It’s an inevitable aspect of freelance life to experience a quiet period. Some months will be so incredibly busy that you eat/sleep/breathe work, but others may be more than a little thin on the ground. This is common no matter what area of freelance you work in, mostly because freelance by its very nature is unpredictable – and that could be the exact reason why you chose it, so it’s important to learn to take the rough with the smooth.
When these dry spells do occur, you should do what you can to be prepared and ride it out. You can use the down time to still be productive and benefit your business. When the bookings slow to a trickle, before you hit the panic button and question your life choices – or with a more seasoned perspective, settle in to binge watch all the boxsets you’ve missed of late – take a look at what you can do to maximise your downtime:
Develop your skills
Take the time to learn a new skill, be it practically, or via an online course. It may have occurred to you to brush up on certain skills but you’ve simply not had the time, or perhaps there’s something you’ve always wanted to know more about… Getting to grips with a new piece of software, for example, takes time and this is your opportunity to do so. There’s enormous benefit in continuously developing your skills to offer more value to your clients – you can also claim back tax paid for educational materials because it’s a business investment.
Work on marketing
You are your own salesperson so your marketing toolkit is your most prized possession. Do you have a website and social media accounts? You probably should and they need to be kept up to date and used regularly for them to actually contribute to your business. How about a blog? Start one up, add it to your website, or even offer to guest blog for your contacts – it’s an opportunity for you to raise your online presence, showcase your industry knowledge and comment on creative or emergent tech.

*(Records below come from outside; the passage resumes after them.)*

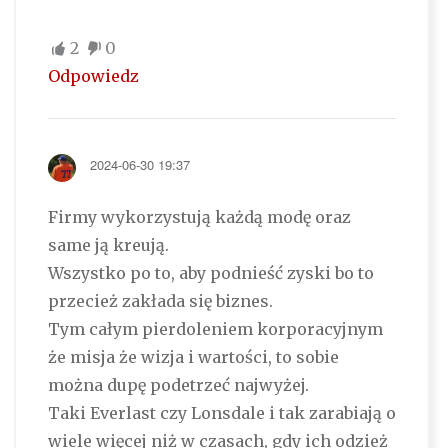
2
0
Odpowiedz
2024-06-30 19:37
Firmy wykorzystują każdą modę oraz
same ją kreują.
Wszystko po to, aby podnieść zyski bo to
przecież zakłada się biznes.
Tym całym pierdoleniem korporacyjnym
że misja że wizja i wartości, to sobie
można dupę podetrzeć najwyżej.
Taki Everlast czy Lonsdale i tak zarabiają o
wiele więcej niż w czasach, gdy ich odzież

Crack open that black book of contacts and try using the time to network with other freelancers and agencies/brands to bolster your relationships with clients – getting your name out there can help you to build a reliable reputation.
A lacklustre marketing plan may well be the reason that you’re having a quiet month so spend the time valuably by enhancing your visibility. We’d advise you to continue actively searching for work even when you’re fully booked in order to avoid a lull in the future – so there’s no reason why you should take your foot off the gas when there’s no work coming your way.
Get your CV/portfolio up to date
It’s our clients’ biggest bugbear – you’ve done lots of awesome work but there’s no hard evidence to be found because you haven’t updated your CV for over a year. Contrary to popular belief, clients do like to see CVs for freelance contracts and if you don’t have one, or if it’s not updated, it will put you at a disadvantage. Whilst you have time on your hands, get your work history up to date, highlight your best work every which way you can – be it on a traditional CV, digital portfolio or LinkedIn projects. The more you can showcase your talents, the greater the opportunity for consistent, high quality bookings.
Consider your rates
Perhaps work has slowed to a standstill because your rates are no longer competitive. We have seen contractors unwittingly price themselves out of the market on numerous occasions – this may be due to developments in the industry or a seasonal dip, but more often than not, it’s simply because there are other freelancers who do as good a job at a lower rate.
Conversely, whilst it won’t necessarily mean you get more work, increasing your rates may help the dry spells sting a little less. Clients may in turn, see your increased rates as an indicator of your added skill or experience, offering additional value over your competitors.
You’re at just as much risk of overpricing yourself as you are underpricing. That’s where we come in, give us a call and we can help you to figure out your rates. It’s also worth saying that instead of permanently dropping your rates you may want to consider relaxing your fees; becoming flexible around the quieter months may guarantee you work when other contractors who’re particularly strict about their fees, may struggle.
Plan your finances
Future planning is key to freelance life. An irregular income comes with the territory and it isn’t for everyone but it is entirely manageable if you’re smart. The freelance calendar traditionally tends to run from March to November. Being savvy about what you’re earning – and more importantly, what you’re saving – can enable you to sit out the quiet times without worrying about covering your bills. We’re not going to tell you how to spend your hard earned money but it’s wise to appreciate the good times and perhaps squirrel a portion away for the rainy days.
Talk to us!
…it’s what we’re here for. We can advise you when times get tough and you’re unsure of your next move. If you’re struggling, we may even suggest that you consider temp-to-perm roles for the time being, there’s no harm in keeping your options open. Even if your preference is for longer contracts, we may well be able to find short contracts for you, which will tide you over until the next longer booking comes along. Rather than holding out for the (sometimes illusive) lengthy contracts, our advice is to take the shorter contracts as you never know what each opportunity may hold, and those two days could turn into two weeks or even months. If it doesn’t yield a long term fixture, you’ve made another contact and kept your mind from going idle when other opportunities are proving few and far between.
Take a holiday
You may find the dry spells are a perfect time to hop off the conveyor belt and take a break. Everyone deserves time off and perhaps you thought it too risky to enjoy a vacation whilst the going was good, so it may have been a long time since you took time out for yourself. So schedule some me/family/holiday time and relax with your nearest and dearest, jet off to hit the slopes or soak up some rays. You’ll return to work refreshed and ready for when the market naturally begins to pick up again for a new year of business.